Period piece
I am afraid of silence
I am afraid of the dark
I am afraid to fall down
I am afraid of insomnia
I am afraid of emptiness
Is something missing?
Yes, something is missing and always will be missing
The experience of emptiness
To miss
What are you missing?
Nothing
I am imperfect but I’m lacking nothing
Maybe something is missing but I do not know and therefore do not suffer
Empty stomach empty house empty bottle
The falling into a vacuum signals the abandonment of the mother
This text is faint, it’s also behind glass—so it’s glary—and despite its oversized type face it requires pause. Occupying the same room is a collection of blunt, padded bodies suspended from a wire frame. Bourgeois’s overstuffed fabric forms are the opposite of the gallery’s hard architecture.

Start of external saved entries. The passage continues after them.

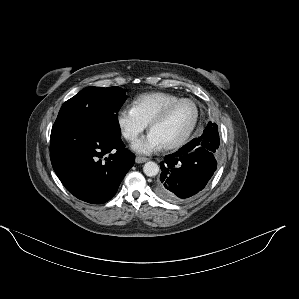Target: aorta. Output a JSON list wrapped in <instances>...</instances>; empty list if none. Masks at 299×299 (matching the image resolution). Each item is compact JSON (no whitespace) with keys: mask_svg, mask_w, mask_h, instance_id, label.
Segmentation results:
<instances>
[{"mask_svg":"<svg viewBox=\"0 0 299 299\" xmlns=\"http://www.w3.org/2000/svg\"><path fill=\"white\" fill-rule=\"evenodd\" d=\"M143 172L146 176L152 177L159 173V166L153 161H149L144 164Z\"/></svg>","mask_w":299,"mask_h":299,"instance_id":"1","label":"aorta"}]
</instances>
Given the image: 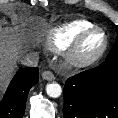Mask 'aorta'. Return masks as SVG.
<instances>
[{
  "mask_svg": "<svg viewBox=\"0 0 118 118\" xmlns=\"http://www.w3.org/2000/svg\"><path fill=\"white\" fill-rule=\"evenodd\" d=\"M46 93L52 98H58L62 93V88L58 83H49L46 85Z\"/></svg>",
  "mask_w": 118,
  "mask_h": 118,
  "instance_id": "1",
  "label": "aorta"
}]
</instances>
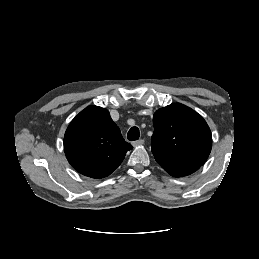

This confessional mode, in its restraint and control, and its sporadic, embarrassing release, acts like a kind of Butoh. Simultaneous channelling and restraint demands either great concentration or great drunkenness.
In an interview recently, Lena Dunham summed up the flawed character she has written for herself in the television series, Girls, as ‘a few years younger’ than herself. What exists in the lag between day one and the time when we start to form words in order to communicate haunts our speech and writing, to our advantage and disadvantage. Unfortunately, we can’t control who looks on. Fortunately, this gap gives us a mode of truth and freedom.
So let’s just say we’re making artworks that are barely disguised objects or tools for self-analysis. Let’s say we’re curating our biographies and hang-ups in an attempt to work them out a little. Let’s say that as writers we’re struggling not just to describe the material we are commissioned to, but rather struggling to describe ourselves. I guess this is all more compelling via a knotty, unresolved, self-questioning.
Louise Bourgeois: late works, Heide Museum of Modern Art, Melbourne, 24 November 2012 – 11 March 2013.